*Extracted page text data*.
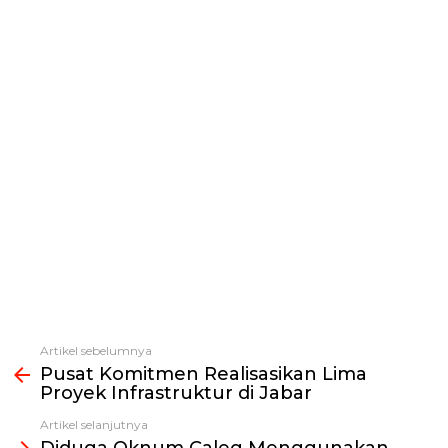
Artikel sebelumnya
Lihat
Pusat Komitmen Realisasikan Lima
selengkapnya
Proyek Infrastruktur di Jabar
Artikel selanjutnya
Diduga Oknum Caleg Menggunakan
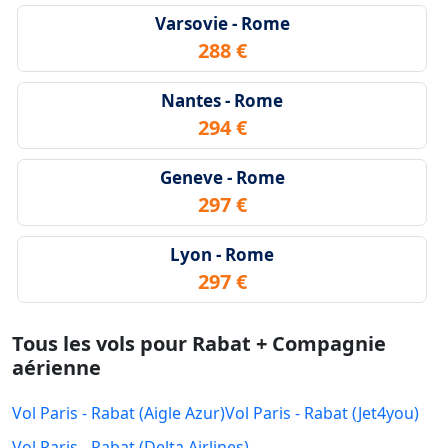
Varsovie - Rome
288 €
Nantes - Rome
294 €
Geneve - Rome
297 €
Lyon - Rome
297 €
Tous les vols pour Rabat + Compagnie
aérienne
Vol Paris - Rabat (Aigle Azur)
Vol Paris - Rabat (Jet4you)
Vol Paris - Rabat (Delta Airlines)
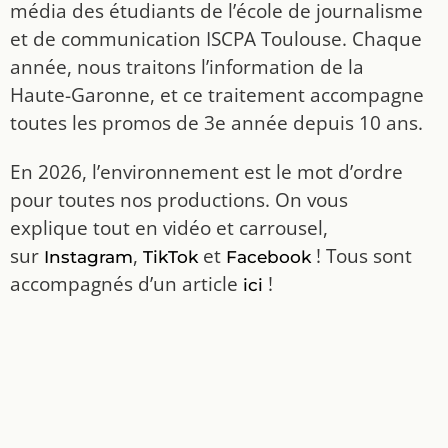
média des étudiants de l’école de journalisme
et de communication ISCPA Toulouse. Chaque
année, nous traitons l’information de la
Haute-Garonne, et ce traitement accompagne
toutes les promos de 3e année depuis 10 ans.
En 2026, l’environnement est le mot d’ordre
pour toutes nos productions. On vous
explique tout en vidéo et carrousel,
sur
,
et
! Tous sont
Instagram
TikTok
Facebook
accompagnés d’un article
!
ici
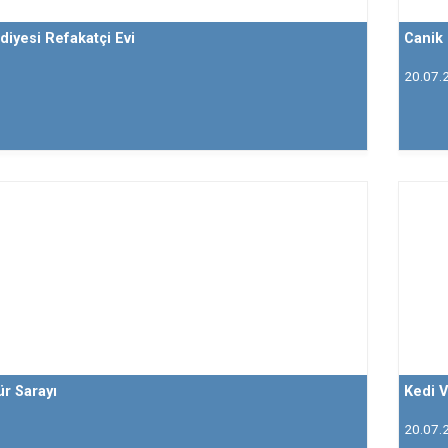
diyesi Refakatçi Evi
Canik
20.07.
ür Sarayı
Kedi V
20.07.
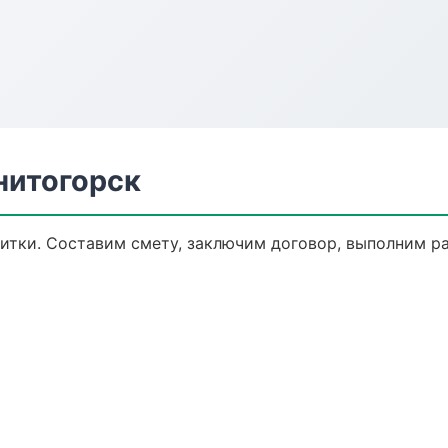
нитогорск
тки. Составим смету, заключим договор, выполним раб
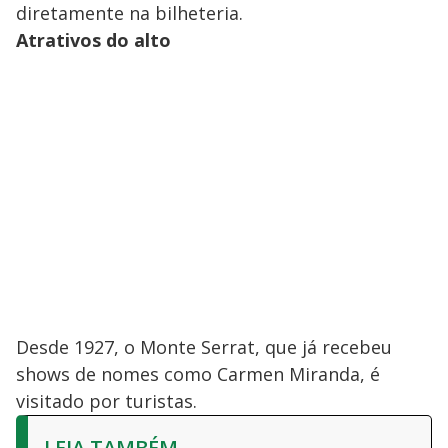
diretamente na bilheteria.
Atrativos do alto
Desde 1927, o Monte Serrat, que já recebeu
shows de nomes como Carmen Miranda, é
visitado por turistas.
LEIA TAMBÉM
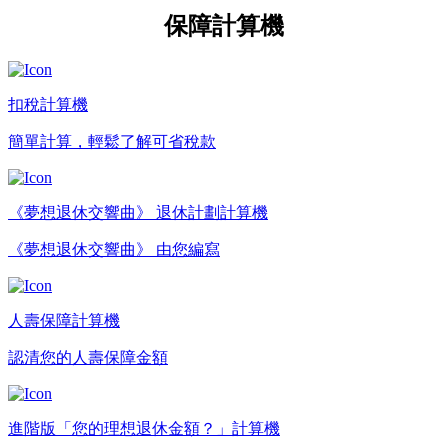
保障計算機
扣稅計算機
簡單計算，輕鬆了解可省稅款
《夢想退休交響曲》 退休計劃計算機
《夢想退休交響曲》 由您編寫
人壽保障計算機
認清您的人壽保障金額
進階版「您的理想退休金額？」計算機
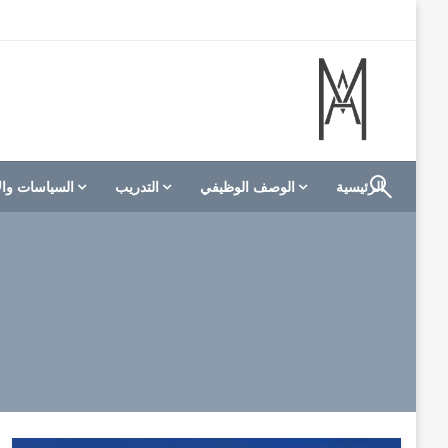
لتخطي
لى
لمحتوى
الموقع الأول للعاملين في الفنادق في العالم العربي
M A hotels | إم ايه هوتيلز
الرئيسية
الوصف الوظيفي
التدريب
السياسات وال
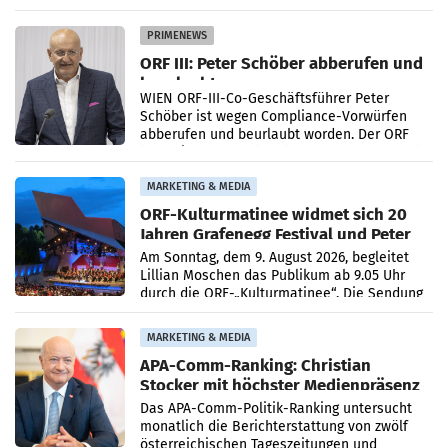
Getränkehersteller Vöslauer zu deutlichen
Absatzzuwächsen geführt. Während
PRIMENEWS
ORF III: Peter Schöber abberufen und
beurlaubt
WIEN ORF-III-Co-Geschäftsführer Peter
Schöber ist wegen Compliance-Vorwürfen
abberufen und beurlaubt worden. Der ORF
bestätigte gegenüber der APA entsprechende
Medienberichte.
MARKETING & MEDIA
ORF-Kulturmatinee widmet sich 20
Jahren Grafenegg Festival und Peter
Simonischek
Am Sonntag, dem 9. August 2026, begleitet
Lillian Moschen das Publikum ab 9.05 Uhr
durch die ORF-„Kulturmatinee“. Die Sendung
startet mit der Dokumentation „20 Jahre
Grafenegg
MARKETING & MEDIA
APA-Comm-Ranking: Christian
Stocker mit höchster Medienpräsenz
im Juli
Das APA-Comm-Politik-Ranking untersucht
monatlich die Berichterstattung von zwölf
österreichischen Tageszeitungen und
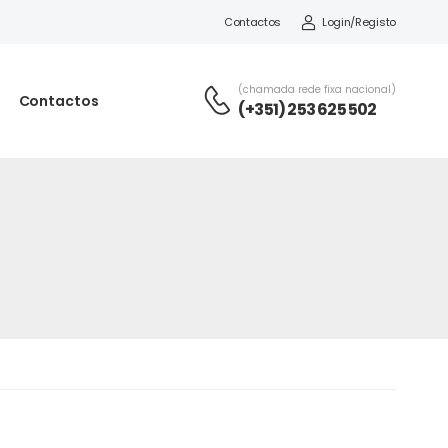
Contactos
Login/Registo
(chamada rede fixa nacional)
Contactos
(+351) 253 625 502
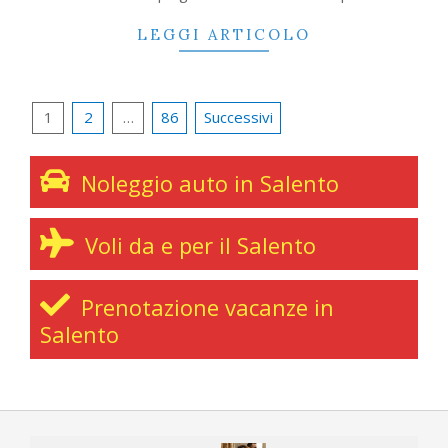
LEGGI ARTICOLO
Navigazione
1
2
…
86
Successivi
articoli
Noleggio auto in Salento
Voli da e per il Salento
Prenotazione vacanze in
Salento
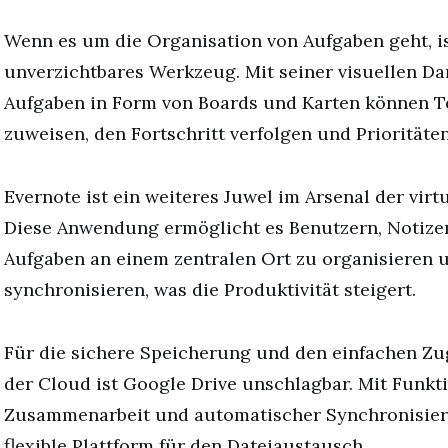
Wenn es um die Organisation von Aufgaben geht, is
unverzichtbares Werkzeug. Mit seiner visuellen Da
Aufgaben in Form von Boards und Karten können 
zuweisen, den Fortschritt verfolgen und Prioritäten
Evernote ist ein weiteres Juwel im Arsenal der virt
Diese Anwendung ermöglicht es Benutzern, Notize
Aufgaben an einem zentralen Ort zu organisieren 
synchronisieren, was die Produktivität steigert.
Für die sichere Speicherung und den einfachen Zug
der Cloud ist Google Drive unschlagbar. Mit Funkt
Zusammenarbeit und automatischer Synchronisieru
flexible Plattform für den Dateiaustausch.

*What is being asked*.
Return all the data exactly, and keep the pictures out.

*Response to this task*.
Artikel sebelumnya
Lihat
Pusat Komitmen Realisasikan Lima
selengkapnya
Proyek Infrastruktur di Jabar
Artikel selanjutnya
Diduga Oknum Caleg Menggunakan
Varsovie - Rome
288 €
Nantes - Rome
294 €
Geneve - Rome
297 €
Lyon - Rome
297 €
Tous les vols pour Rabat + Compagnie
aérienne
Vol Paris - Rabat (Aigle Azur)
Vol Paris - Rabat (Jet4you)
Vol Paris - Rabat (Delta Airlines)
média des étudiants de l’école de journalisme
et de communication ISCPA Toulouse. Chaque
année, nous traitons l’information de la
Haute-Garonne, et ce traitement accompagne
toutes les promos de 3e année depuis 10 ans.
En 2026, l’environnement est le mot d’ordre
pour toutes nos productions. On vous
explique tout en vidéo et carrousel,
sur
,
et
! Tous sont
Instagram
TikTok
Facebook
accompagnés d’un article
!
ici
diyesi Refakatçi Evi
Canik
20.07.
ür Sarayı
Kedi V
20.07.
нитогорск
тки. Составим смету, заключим договор, выполним раб
diretamente na bilheteria.
Atrativos do alto
Desde 1927, o Monte Serrat, que já recebeu
shows de nomes como Carmen Miranda, é
visitado por turistas.
LEIA TAMBÉM
保障計算機
扣稅計算機
簡單計算，輕鬆了解可省稅款
《夢想退休交響曲》 退休計劃計算機
《夢想退休交響曲》 由您編寫
人壽保障計算機
認清您的人壽保障金額
進階版「您的理想退休金額？」計算機
لتخطي
لى
لمحتوى
الموقع الأول للعاملين في الفنادق في العالم العربي
M A hotels | إم ايه هوتيلز
الرئيسية
الوصف الوظيفي
التدريب
السياسات وال
Getränkehersteller Vöslauer zu deutlichen
Absatzzuwächsen geführt. Während
PRIMENEWS
ORF III: Peter Schöber abberufen und
beurlaubt
WIEN ORF-III-Co-Geschäftsführer Peter
Schöber ist wegen Compliance-Vorwürfen
abberufen und beurlaubt worden. Der ORF
bestätigte gegenüber der APA entsprechende
Medienberichte.
MARKETING & MEDIA
ORF-Kulturmatinee widmet sich 20
Jahren Grafenegg Festival und Peter
Simonischek
Am Sonntag, dem 9. August 2026, begleitet
Lillian Moschen das Publikum ab 9.05 Uhr
durch die ORF-„Kulturmatinee“. Die Sendung
startet mit der Dokumentation „20 Jahre
Grafenegg
MARKETING & MEDIA
APA-Comm-Ranking: Christian
Stocker mit höchster Medienpräsenz
im Juli
Das APA-Comm-Politik-Ranking untersucht
monatlich die Berichterstattung von zwölf
österreichischen Tageszeitungen und
Contactos
Login/Registo
(chamada rede fixa nacional)
Contactos
(+351) 253 625 502
LEGGI ARTICOLO
Navigazione
1
2
…
86
Successivi
articoli
Noleggio auto in Salento
Voli da e per il Salento
Prenotazione vacanze in
Salento
Wenn es um die Organisation von Aufgaben geht, is
unverzichtbares Werkzeug. Mit seiner visuellen Da
Aufgaben in Form von Boards und Karten können 
zuweisen, den Fortschritt verfolgen und Prioritäten
Evernote ist ein weiteres Juwel im Arsenal der virt
Diese Anwendung ermöglicht es Benutzern, Notize
Aufgaben an einem zentralen Ort zu organisieren 
synchronisieren, was die Produktivität steigert.
Für die sichere Speicherung und den einfachen Zug
der Cloud ist Google Drive unschlagbar. Mit Funkt
Zusammenarbeit und automatischer Synchronisieru
flexible Plattform für den Dateiaustausch.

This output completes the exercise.